En esa época, el cine argentino estaba en auge, pero también en la mira de amenazas. Brandoni, junto a su colega Héctor Alterio, fue amenazado por la Triple A, un grupo parapolicial que actuaba en la Argentina. Como medida de protección, tuvo que exiliarse en México con su entonces pareja, la actriz Marta Bianchi. La amenaza venía por su rol como Secretario General de la Asociación Argentina de Actores, lo que lo convirtió en un objetivo para los grupos de derecha.

Durante su exilio, participó en varios filmes en México, como Gente en Buenos Aires, Juan que reía y Sola. A pesar de la distancia, su presencia en el cine argentino no se detuvo, y en 1984 regresó a nuestro país para seguir sumando éxitos.

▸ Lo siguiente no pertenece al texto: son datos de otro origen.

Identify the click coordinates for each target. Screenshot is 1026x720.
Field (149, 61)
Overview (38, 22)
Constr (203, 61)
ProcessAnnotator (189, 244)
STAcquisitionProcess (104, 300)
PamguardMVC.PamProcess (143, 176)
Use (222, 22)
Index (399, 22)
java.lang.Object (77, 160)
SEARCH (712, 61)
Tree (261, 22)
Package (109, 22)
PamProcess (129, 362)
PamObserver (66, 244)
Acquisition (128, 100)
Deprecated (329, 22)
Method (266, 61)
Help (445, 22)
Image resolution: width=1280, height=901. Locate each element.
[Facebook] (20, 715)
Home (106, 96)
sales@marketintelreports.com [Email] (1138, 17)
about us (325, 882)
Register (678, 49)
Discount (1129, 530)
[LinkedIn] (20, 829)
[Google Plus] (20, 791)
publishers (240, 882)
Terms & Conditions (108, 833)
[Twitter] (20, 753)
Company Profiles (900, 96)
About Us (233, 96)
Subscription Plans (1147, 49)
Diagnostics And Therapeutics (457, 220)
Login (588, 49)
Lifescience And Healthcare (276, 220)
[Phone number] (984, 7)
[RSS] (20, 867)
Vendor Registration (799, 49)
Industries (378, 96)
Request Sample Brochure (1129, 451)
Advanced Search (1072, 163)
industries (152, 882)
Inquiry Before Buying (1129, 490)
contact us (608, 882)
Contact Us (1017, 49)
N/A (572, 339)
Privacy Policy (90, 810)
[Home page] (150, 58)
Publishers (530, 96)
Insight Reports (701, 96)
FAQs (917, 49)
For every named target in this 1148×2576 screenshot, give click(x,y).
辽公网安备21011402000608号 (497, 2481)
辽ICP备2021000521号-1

El regreso y los grandes clásicos 🎭

Su retorno fue con la película Darse cuenta, dirigida por Alejandro Doria. En esta, interpretó a un médico con principios, en una historia basada en hechos reales, que mostraba la realidad de un hospital público y un joven en coma tras un accidente. La película fue un éxito y marcó su regreso a la pantalla argentina.

Luego vinieron otros clásicos como Esperando la carroza, donde dio vida a uno de los hijos de Mamá Cora (Antonio Gasalla), en una escena que quedó en la memoria de todos: la famosa frase «tres empanadas». También participó en Hay unos tipos abajo, Seré cualquier cosa pero te quiero y Made in Argentina, película que dirigió Jusid y en la que actuó junto a su esposa, Marta Bianchi. Este film también fue un éxito de taquilla y es uno de los favoritos del público.

El actor de la comedia y los papeles comerciales 🎭😂

Brandoni no solo fue teatro y drama; su talento para la comedia lo llevó a personajes entrañables en películas como Cien veces no debo, donde interpretó a un padre que grita a los cuatro vientos en una escena icónica: “le llenaron la cocina de humor”. También participó en adaptaciones como Convivencia y Una sombra ya pronto serás, y en películas como El verso, De mi barrio con amor, El sueño de los héroes y El mundo contra mí.

Los éxitos comerciales y su rol en la pantalla grande 💥

Entre los grandes éxitos comerciales en los que participó están La furia, donde interpretó a un juez y que contó con Diego Torres en uno de sus papeles; Esa maldita costilla, junto a Susana Giménez; Un día en el paraíso, con Guillermo Francella; y No sos vos, soy yo, con Diego Peretti y Cecilia Dopazo. Todos estos filmes lograron una buena recepción del público y consolidaron su lugar en la industria.

Últimos trabajos y su legado 🎬🌟

En tiempos más recientes, participó en producciones como La odisea de los giles, con Ricardo Darín, y en obras dirigidas por Gastón Duprat y Mariano Cohn, como Mi obra maestra y 4×4. También formó parte de la película El cuento de las comadrejas, dirigida por Juan José Campanella, que ya está en Netflix y que podría ser la última oportunidad para verlo en cine.

Más allá de su talento en la pantalla, Luis Brandoni dejó una huella profunda en el cine argentino, que le debe mucho a su esfuerzo y compromiso. Su historia es un ejemplo de resistencia, pasión y amor por el arte, que trasciende generaciones.